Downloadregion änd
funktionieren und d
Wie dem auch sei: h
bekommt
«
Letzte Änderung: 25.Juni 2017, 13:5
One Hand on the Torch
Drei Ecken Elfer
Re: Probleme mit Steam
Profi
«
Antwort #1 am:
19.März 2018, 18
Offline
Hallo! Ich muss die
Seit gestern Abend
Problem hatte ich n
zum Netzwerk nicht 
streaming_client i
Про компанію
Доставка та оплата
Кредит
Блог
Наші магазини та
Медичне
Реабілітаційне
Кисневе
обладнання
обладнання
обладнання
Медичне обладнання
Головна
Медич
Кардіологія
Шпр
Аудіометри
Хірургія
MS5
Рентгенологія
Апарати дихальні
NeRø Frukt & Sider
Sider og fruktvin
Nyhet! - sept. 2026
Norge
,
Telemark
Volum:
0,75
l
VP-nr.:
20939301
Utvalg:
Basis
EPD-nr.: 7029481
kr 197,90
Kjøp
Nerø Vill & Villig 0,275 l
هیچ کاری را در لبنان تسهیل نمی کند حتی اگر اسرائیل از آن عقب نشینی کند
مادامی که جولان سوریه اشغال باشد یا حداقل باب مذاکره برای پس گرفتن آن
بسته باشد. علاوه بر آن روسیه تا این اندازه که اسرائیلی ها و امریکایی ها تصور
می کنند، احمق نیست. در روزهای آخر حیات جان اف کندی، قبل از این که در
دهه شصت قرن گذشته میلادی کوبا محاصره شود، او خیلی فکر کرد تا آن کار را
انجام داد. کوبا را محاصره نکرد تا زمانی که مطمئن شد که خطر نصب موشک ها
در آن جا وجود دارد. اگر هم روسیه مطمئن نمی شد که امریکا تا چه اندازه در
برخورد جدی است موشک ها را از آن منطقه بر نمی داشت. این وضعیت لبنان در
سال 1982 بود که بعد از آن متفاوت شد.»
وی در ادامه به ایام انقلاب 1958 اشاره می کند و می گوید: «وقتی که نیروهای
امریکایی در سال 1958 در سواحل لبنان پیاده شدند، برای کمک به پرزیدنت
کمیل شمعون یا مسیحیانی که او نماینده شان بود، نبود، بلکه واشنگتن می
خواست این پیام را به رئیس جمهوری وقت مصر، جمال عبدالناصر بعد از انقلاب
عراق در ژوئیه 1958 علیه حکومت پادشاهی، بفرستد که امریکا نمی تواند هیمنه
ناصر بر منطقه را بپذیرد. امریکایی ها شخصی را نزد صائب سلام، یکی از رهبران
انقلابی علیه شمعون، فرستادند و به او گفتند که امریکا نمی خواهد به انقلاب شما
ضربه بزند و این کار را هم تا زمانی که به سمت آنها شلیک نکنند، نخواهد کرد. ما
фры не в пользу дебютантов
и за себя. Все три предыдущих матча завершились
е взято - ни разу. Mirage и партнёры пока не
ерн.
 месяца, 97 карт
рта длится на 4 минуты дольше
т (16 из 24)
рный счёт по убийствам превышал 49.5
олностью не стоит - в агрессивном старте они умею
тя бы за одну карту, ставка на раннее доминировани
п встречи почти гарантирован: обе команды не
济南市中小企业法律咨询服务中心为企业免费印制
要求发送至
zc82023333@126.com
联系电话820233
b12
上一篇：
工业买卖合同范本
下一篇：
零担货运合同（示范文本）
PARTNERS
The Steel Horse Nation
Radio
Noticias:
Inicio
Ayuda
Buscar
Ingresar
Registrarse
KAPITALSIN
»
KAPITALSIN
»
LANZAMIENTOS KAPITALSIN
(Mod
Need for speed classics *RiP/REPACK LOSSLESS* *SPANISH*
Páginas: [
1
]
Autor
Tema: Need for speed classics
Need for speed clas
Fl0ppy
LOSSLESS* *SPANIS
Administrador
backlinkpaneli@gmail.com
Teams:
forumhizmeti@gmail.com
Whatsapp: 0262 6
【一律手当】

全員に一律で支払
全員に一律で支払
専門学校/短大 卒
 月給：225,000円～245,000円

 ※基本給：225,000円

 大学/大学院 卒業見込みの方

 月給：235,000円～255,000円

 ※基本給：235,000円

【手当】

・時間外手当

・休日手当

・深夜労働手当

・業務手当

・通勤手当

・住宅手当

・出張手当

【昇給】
**********
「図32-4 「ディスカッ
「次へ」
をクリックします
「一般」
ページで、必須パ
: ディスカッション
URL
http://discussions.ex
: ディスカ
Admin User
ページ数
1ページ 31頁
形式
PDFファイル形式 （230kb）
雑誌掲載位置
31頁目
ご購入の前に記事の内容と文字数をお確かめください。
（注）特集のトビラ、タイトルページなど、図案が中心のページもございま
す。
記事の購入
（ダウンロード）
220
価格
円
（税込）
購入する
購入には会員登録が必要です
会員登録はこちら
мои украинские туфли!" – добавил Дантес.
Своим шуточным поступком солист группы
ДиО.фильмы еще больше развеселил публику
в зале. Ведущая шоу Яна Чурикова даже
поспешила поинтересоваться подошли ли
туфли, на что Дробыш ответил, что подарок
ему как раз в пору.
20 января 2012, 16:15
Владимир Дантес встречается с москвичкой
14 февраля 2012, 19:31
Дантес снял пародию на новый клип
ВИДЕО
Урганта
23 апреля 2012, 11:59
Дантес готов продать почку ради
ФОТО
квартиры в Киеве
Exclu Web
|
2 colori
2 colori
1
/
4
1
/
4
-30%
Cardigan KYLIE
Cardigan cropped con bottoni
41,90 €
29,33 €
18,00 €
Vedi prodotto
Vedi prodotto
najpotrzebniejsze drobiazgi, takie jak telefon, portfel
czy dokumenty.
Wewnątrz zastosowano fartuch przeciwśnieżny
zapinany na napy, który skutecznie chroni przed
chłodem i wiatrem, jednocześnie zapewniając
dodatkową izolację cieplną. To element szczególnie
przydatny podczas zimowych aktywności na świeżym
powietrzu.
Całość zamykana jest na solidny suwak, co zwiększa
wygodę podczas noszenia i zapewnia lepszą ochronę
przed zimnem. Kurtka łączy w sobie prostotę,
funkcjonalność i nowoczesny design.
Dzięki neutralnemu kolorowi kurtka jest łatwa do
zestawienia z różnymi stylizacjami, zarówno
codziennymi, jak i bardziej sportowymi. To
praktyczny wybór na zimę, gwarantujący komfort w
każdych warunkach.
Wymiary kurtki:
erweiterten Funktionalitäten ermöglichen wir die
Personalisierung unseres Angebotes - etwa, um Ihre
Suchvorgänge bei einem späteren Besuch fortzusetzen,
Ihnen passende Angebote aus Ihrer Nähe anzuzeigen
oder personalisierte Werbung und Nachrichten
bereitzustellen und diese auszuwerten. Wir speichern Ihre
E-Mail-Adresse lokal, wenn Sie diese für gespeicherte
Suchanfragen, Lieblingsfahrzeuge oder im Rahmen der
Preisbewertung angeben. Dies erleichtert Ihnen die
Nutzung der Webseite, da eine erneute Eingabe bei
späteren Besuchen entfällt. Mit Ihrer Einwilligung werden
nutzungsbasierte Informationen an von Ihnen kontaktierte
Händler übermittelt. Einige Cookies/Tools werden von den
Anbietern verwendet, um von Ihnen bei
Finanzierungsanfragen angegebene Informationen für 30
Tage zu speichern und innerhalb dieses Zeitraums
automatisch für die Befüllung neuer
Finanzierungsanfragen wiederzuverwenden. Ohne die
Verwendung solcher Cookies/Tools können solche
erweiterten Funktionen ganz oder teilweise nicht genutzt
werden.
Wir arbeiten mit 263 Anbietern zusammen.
**********
### What you have to do
Could you reproduce exactly the lines of the entries above, from the one with "przydatny podczas zimowych" through the one with "erweiterten Funktionalitäten ermöglichen", and nothing else?

### Written answer
przydatny podczas zimowych aktywności na świeżym
powietrzu.
Całość zamykana jest na solidny suwak, co zwiększa
wygodę podczas noszenia i zapewnia lepszą ochronę
przed zimnem. Kurtka łączy w sobie prostotę,
funkcjonalność i nowoczesny design.
Dzięki neutralnemu kolorowi kurtka jest łatwa do
zestawienia z różnymi stylizacjami, zarówno
codziennymi, jak i bardziej sportowymi. To
praktyczny wybór na zimę, gwarantujący komfort w
każdych warunkach.
Wymiary kurtki:
erweiterten Funktionalitäten ermöglichen wir die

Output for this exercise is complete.